IUCN (and just about everyone else) has established that wolverines give birth in snow dens, requiring a “persistent” snowbank five feet deep that lasts until the kits, born between February and April after delayed implantation and gestation, are ready. Building on this understanding, in 2011, a team of government scientists modeled “persistent” snow cover (deeper than 13 centimeters) as “a proxy for the biological needs of the wolverine.” Their model explored if present habitats would remain effective for winter denning in the wake of fossil-fuel-driven anthropogenic climate change. They “found” up to a 67 percent decline in large areas of May snow by 2099. Scary, right?

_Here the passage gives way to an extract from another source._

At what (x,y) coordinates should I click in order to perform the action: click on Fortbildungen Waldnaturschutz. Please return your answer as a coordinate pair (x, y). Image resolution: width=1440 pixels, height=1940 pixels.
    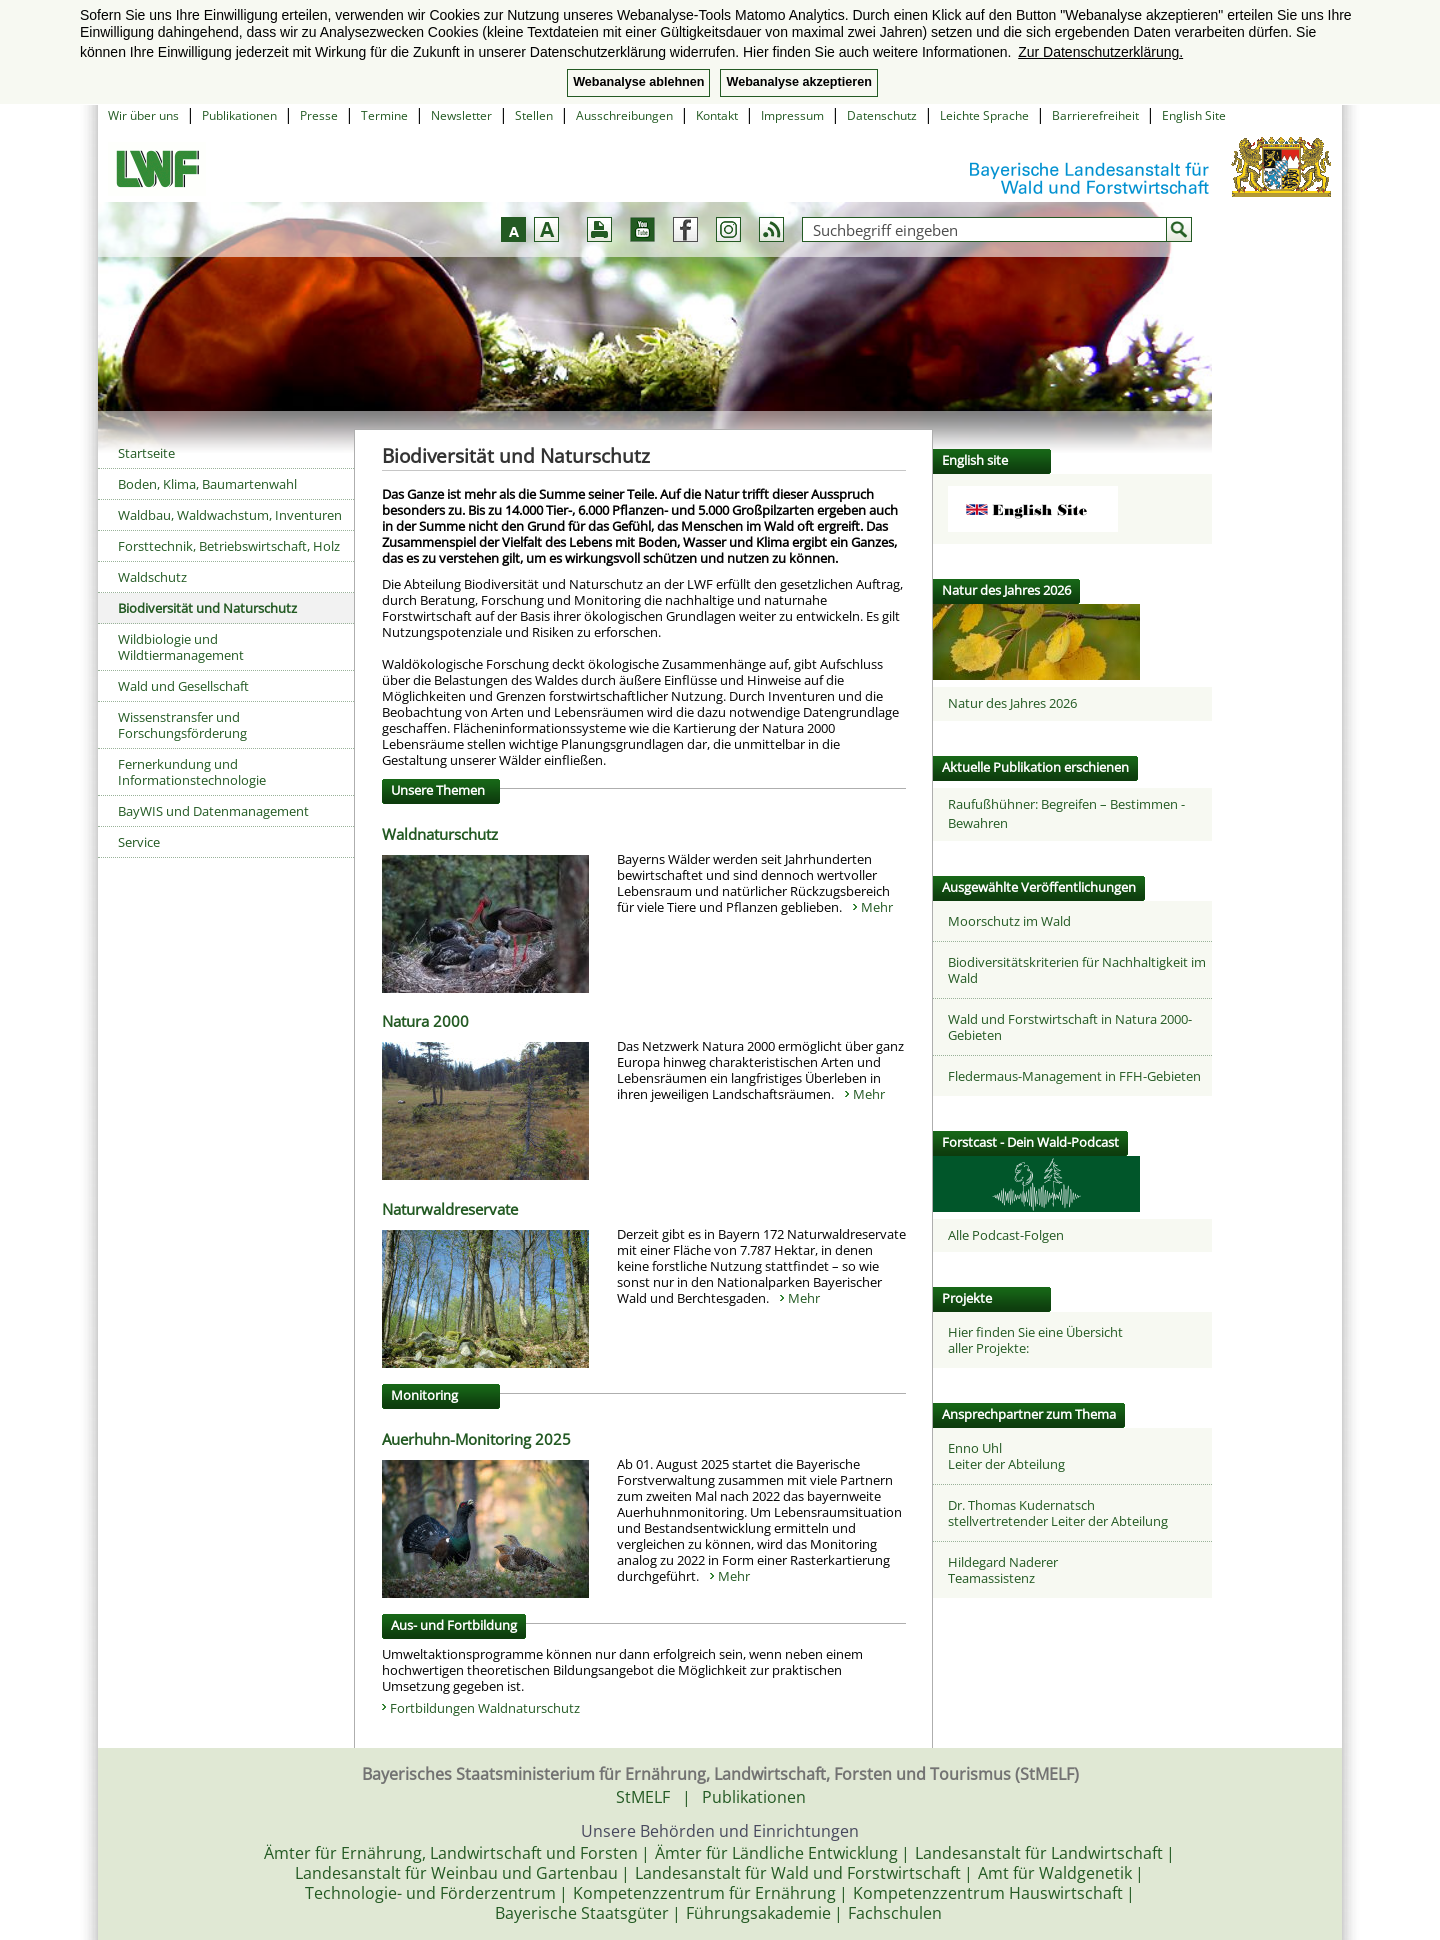     Looking at the image, I should click on (485, 1708).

Well, not so fast …

The authors presumed wolverines could only “originate” from contiguous snow areas of 225 km2, dropping smaller areas from the habitat ranks as their model warmed up. They didn’t consider whether or not a home range could still present working den sites over part of a specific home range – as the authors wrote, “we do not know how fine-scale changes in snow patterns within wolverine home ranges may affect population persistence.” In other words, they can’t say if Momma Wolverine will or won’t just raise her kits in the next snowdrift over if her old favorite melts.

Further, the authors assumed that traveling on snow has only 1/20th the “movement cost” of traveling “outside snow-covered areas.” Again, “movement cost” was determined on a genetic exchange (mating – which happens in summer) basis that probably hinges mainly on gross terrain characteristics (mountain versus flatlands) rather than direct energy expenditure over specific surfaces (snow or dirt) during the denning period.

Remember the news stories about that super-wolverine that zoomed straight up and over a mountain, stunning and impressing researchers? The bottom line: Wolverines cover ground, snowy or not, hunting for what they need. And they are really good at finding what they need – including, I’m sure, that comfy snowbank.

So, while this study is “best available science,” which the USFWS and courts are required to incorporate in policy, “best” sometimes isn’t even “good.” Only one of a handful of very preliminary studies about wolverine denning, the study is very coarse scale, giving no real insight into how wolverines might actually respond to snow-cover changes.

For Judge Christensen to grant such inconclusive science the full power of law is a huge disappointment, and a huge danger.